Activity
Below are several records. Retype exactly those lines running from the one with "Leki Nordic Active Shark black grey" through the one with "In den Warenkorb", end lines included, and no others.

[Stored entries]
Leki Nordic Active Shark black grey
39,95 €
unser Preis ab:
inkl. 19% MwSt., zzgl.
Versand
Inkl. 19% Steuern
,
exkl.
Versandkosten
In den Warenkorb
...
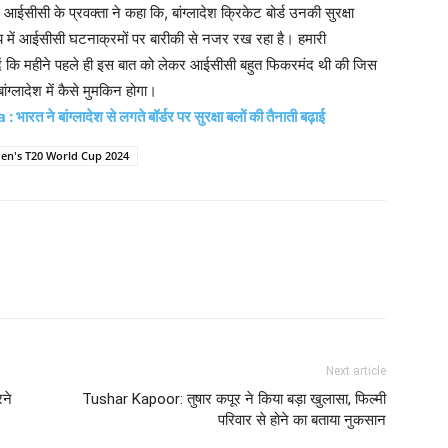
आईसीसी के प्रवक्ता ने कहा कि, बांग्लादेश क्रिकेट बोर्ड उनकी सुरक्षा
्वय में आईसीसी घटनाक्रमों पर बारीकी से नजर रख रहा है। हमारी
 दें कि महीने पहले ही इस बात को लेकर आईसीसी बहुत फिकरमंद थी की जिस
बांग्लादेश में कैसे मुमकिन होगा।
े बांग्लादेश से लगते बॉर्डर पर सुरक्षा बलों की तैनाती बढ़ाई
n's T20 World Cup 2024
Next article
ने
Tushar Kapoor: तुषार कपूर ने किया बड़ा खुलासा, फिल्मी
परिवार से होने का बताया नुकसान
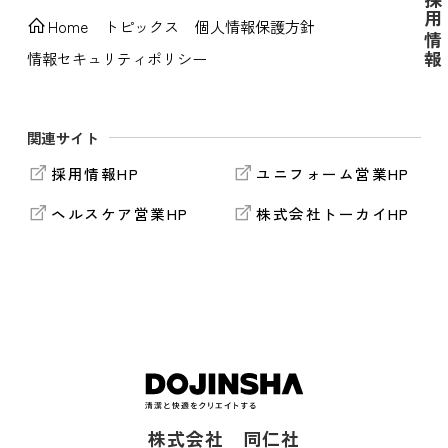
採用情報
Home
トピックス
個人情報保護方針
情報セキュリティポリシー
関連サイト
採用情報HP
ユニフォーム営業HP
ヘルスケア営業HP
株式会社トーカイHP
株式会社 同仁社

Solution
Leki Nordic Active Shark black grey
39,95 €
unser Preis ab:
inkl. 19% MwSt., zzgl.
Versand
Inkl. 19% Steuern
,
exkl.
Versandkosten
In den Warenkorb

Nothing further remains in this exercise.